EXERCISE DIRECTIONS:
Beginning at the line that includes "Done with brush", print each remaining line of the data word for word. Output nothing else.

** Opening DATA TO EXAMINE block **

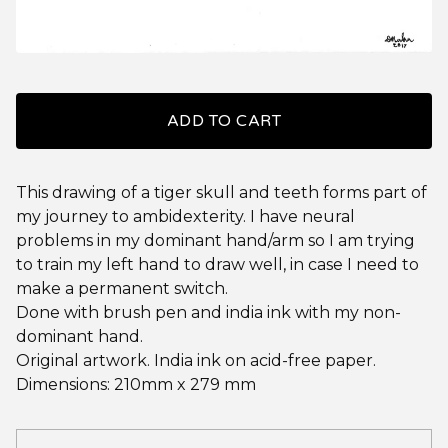
ADD TO CART
This drawing of a tiger skull and teeth forms part of
my journey to ambidexterity. I have neural
problems in my dominant hand/arm so I am trying
to train my left hand to draw well, in case I need to
make a permanent switch.
Done with brush pen and india ink with my non-
dominant hand.
Original artwork. India ink on acid-free paper.
Dimensions: 210mm x 279 mm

** Closing DATA TO EXAMINE block **

ANSWER BOX:
Done with brush pen and india ink with my non-
dominant hand.
Original artwork. India ink on acid-free paper.
Dimensions: 210mm x 279 mm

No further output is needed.